Most of Mist’s anomaly detection and attribution is done in real time. Effectively doing anomaly detection and attribution can require significant resources and can quickly become cost prohibitive. Mist’s data pipeline starts with Kafka, where all incoming telemetry data is buffered. The company has two main real-time processing engines: Apache Storm and an in-house real-time time series aggregation framework, Live-aggregators. Mist’s Storm topologies host the bulk of its machine learning algorithms, which consume telemetry data from Kafka, apply domain-specific models on it to estimate metrics like throughput, capacity, and coverage for each WiFi client, and write these numbers back to Kafka. Live-aggregators reads the estimated metrics and aggregates them using different groupings (e.g., per 10 minute average throughput per organization). After aggregating the data, Live-aggregators writes it to Cassandra. Some other topologies consume the aggregated data to detect and attribute anomalies. The API can then query Cassandra and serve these aggregates or anomalies to the end user.

Osman Sarood explains how Mist runs 75% of its production infrastructure, reliably, on AWS EC2 spot instances, which has brought its annual AWS cost from $3 million to $1 million—a 66% reduction in our AWS cost. Spot instances are on average 80% cheaper than traditional on-demand instances but can terminate anytime with a two-minute warning. Handling such volatility is in general difficult for most real-time applications, especially machine learning applications. Osman also covers the monitoring and alerting strategy for Mist’s applications and explains why they are a critical part in ensuring reliability.

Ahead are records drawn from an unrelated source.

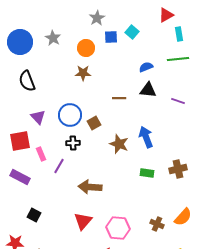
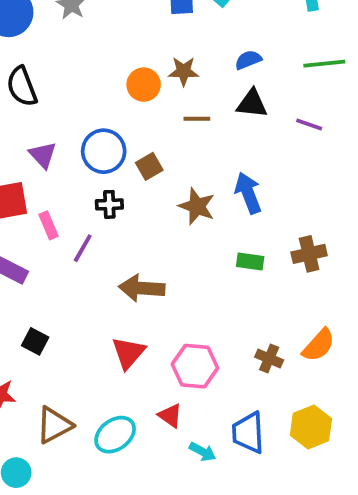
orange circle: (86, 48) -> (144, 85), moved
green line: (178, 59) -> (324, 64), moved
brown star: (83, 73) -> (184, 71), moved

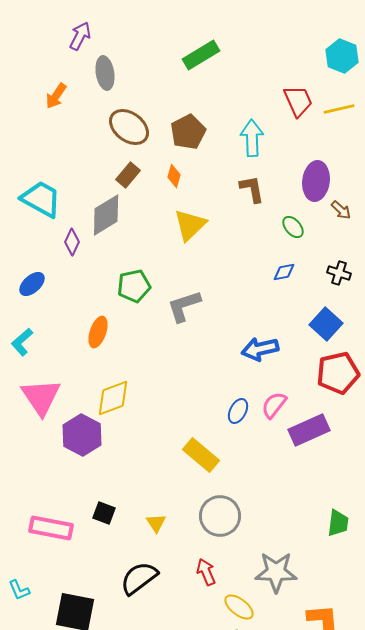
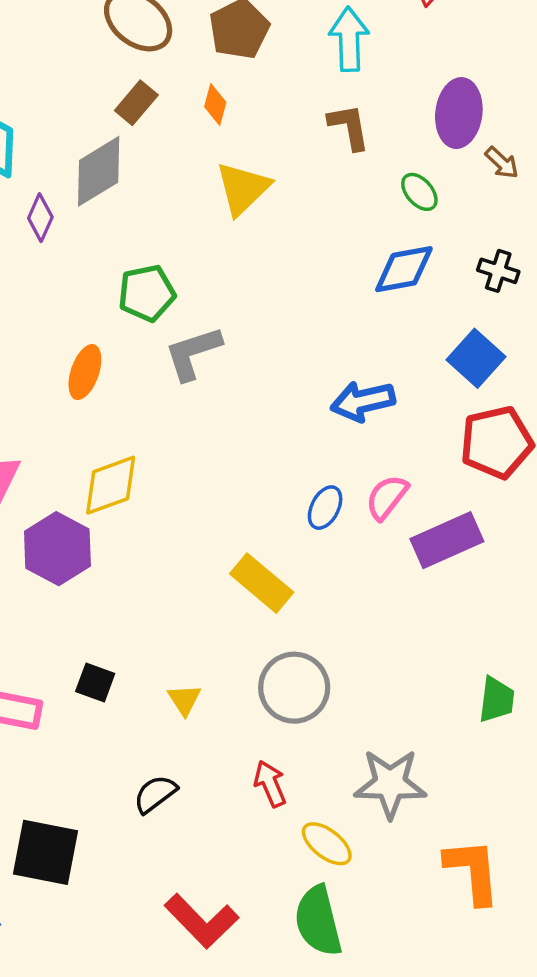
blue diamond: (284, 272) -> (404, 269), size x1.6
gray L-shape: (184, 306) -> (193, 353), moved
black semicircle: (139, 578) -> (155, 794), size x0.7

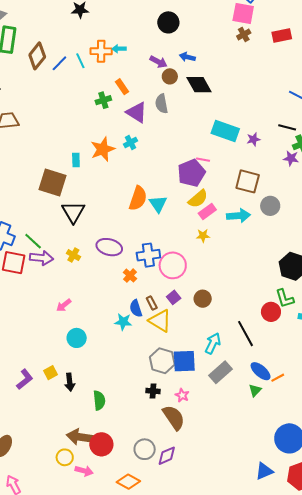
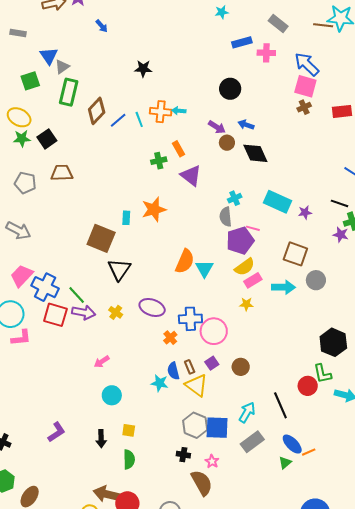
gray semicircle: (161, 104) -> (226, 217), moved
cyan cross: (131, 142) -> (235, 198), moved
yellow square: (51, 373) -> (129, 430), moved, turned 32

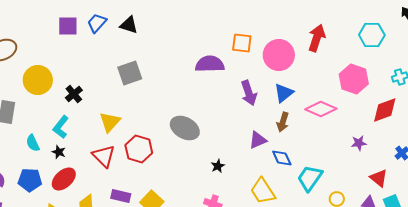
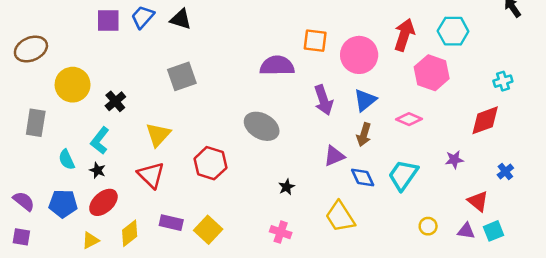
cyan hexagon: (372, 35) -> (453, 31), moved
pink hexagon: (354, 79) -> (432, 73), moved
pink diamond: (321, 109) -> (409, 119), size x0.7
gray ellipse: (185, 128) -> (262, 126), moved
red hexagon: (139, 149) -> (210, 163), moved
cyan trapezoid: (310, 178) -> (403, 175), moved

He also shares his experience using Amazon’s spot fleet and explains how Mist identified which EC2 instance types (memory intensive versus compute intensive) to use, given that various instance types have different spot price profiles and there is a possibility of getting outbid and compromising cluster stability. You’ll also discover the impact of losing spot instances for real-time platforms like Storm versus microservices running on top of Mesos.

Seeing is believing: Osman concludes with a demo of terminating spot instances from Mist’s production Storm and Mesos clusters, which are completely running on spot instances, and illustrates their impact by examining real-time health metrics. He also details how many spot instance terminations Mist can endure for each of its Storm and Mesos clusters and the associated overprovisioning required to ensure the company always has enough capacity for high availability.

Photo of Osman Sarood

Osman Sarood

Mist Systems

Osman Sarood leads the infrastructure team at Mist Systems, where he helps Mist scale the Mist Cloud in a cost-effective and reliable manner. Osman has published more than 20 research papers in highly rated journals, conferences, and workshops and has presented his research at several academic conferences. He has over 400 citations along with an i10-index and h-index of 12. Previously, he was a software engineer at Yelp, where he prototyped, architected, and implemented several key production systems and architected and authored Yelp’s autoscaled spot infrastructure, fleet_miser. Osman holds a PhD in high-performance computing from the University of Illinois Urbana-Champaign, where he focused on load balancing and fault tolerance.